The image above illustrates the kind of practical, hardware-focused learning environment that this reform model aims to create and support, where students directly interact with intelligent robot systems.

3. Collaborative Project-Based Learning and Assessment

To cultivate teamwork and systems integration skills—key competencies in New Engineering—the laboratory component is structured around group projects. A class is divided into small teams, each assigned a specific intelligent robot platform (e.g., a differential-drive mobile robot, a robotic arm, or a humanoid platform). The team’s objective is to progressively integrate the skills learned each week to accomplish a culminating capstone project, such as “Autonomous Item Retrieval and Delivery” or “Interactive Guest Guidance Robot.”

The assessment system is designed to be comprehensive and multifaceted, evaluating both process and outcome, individual contribution, and team performance.

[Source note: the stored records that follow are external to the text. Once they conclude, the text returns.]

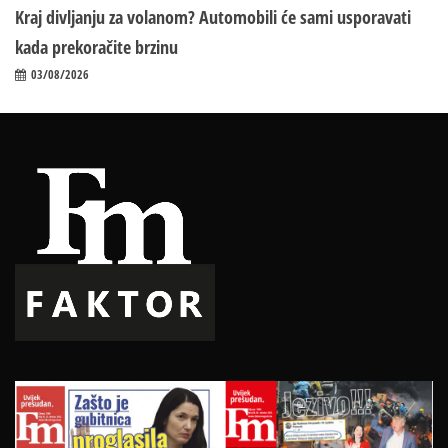
Kraj divljanju za volanom? Automobili će sami usporavati
kada prekoračite brzinu
03/08/2026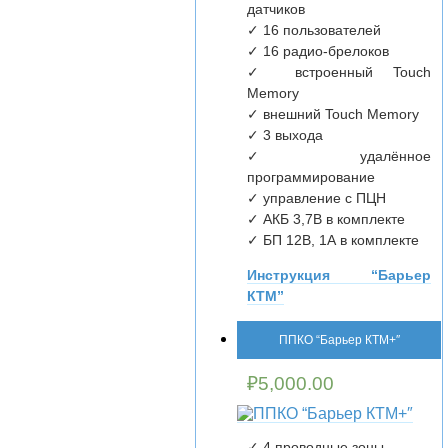
датчиков
✓ 16 пользователей
✓ 16 радио-брелоков
✓ встроенный Touch
Memory
✓ внешний Touch Memory
✓ 3 выхода
✓ удалённое
программирование
✓ управление с ПЦН
✓ АКБ 3,7В в комплекте
✓ БП 12В, 1А в комплекте
Инструкция “Барьер
КТМ”
ППКО “Барьер КТМ+″
₽
5,000.00
✓ 4 проводные зоны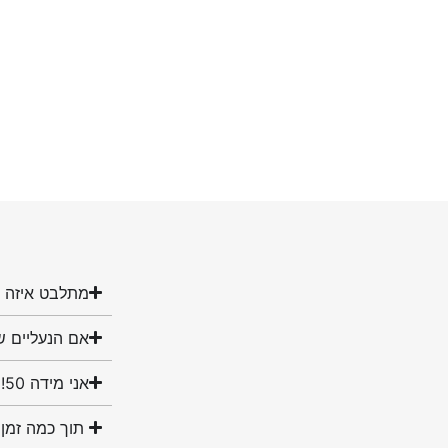
מתלבט איזה מ
אם הנעליים ש
אני מידה 50! האם יש לכם נעליים במידה שלי?
תוך כמה זמן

Multidimensional Assessment System for the Intelligent Robotics Course
Assessment Component Weight Description & Learning Objectives Measured
Individual Theoretical Quizzes 20% Tests comprehension of core concepts in kinematics, dynamics, perception, and planning.
Weekly Lab Reports & Code Submission 30% Evaluates practical implementation skills, documentation, and understanding of weekly modules. Reports connect experimental results back to theory.
Final Group Project Demonstration 30% Assesses integrated problem-solving, technical success of the intelligent robot system, and quality of live presentation/demo.
Final Project Report & Peer Evaluation 20% Evaluates technical writing, systematic analysis of the project (challenges, solutions), and individual contribution within the team (via peer assessment).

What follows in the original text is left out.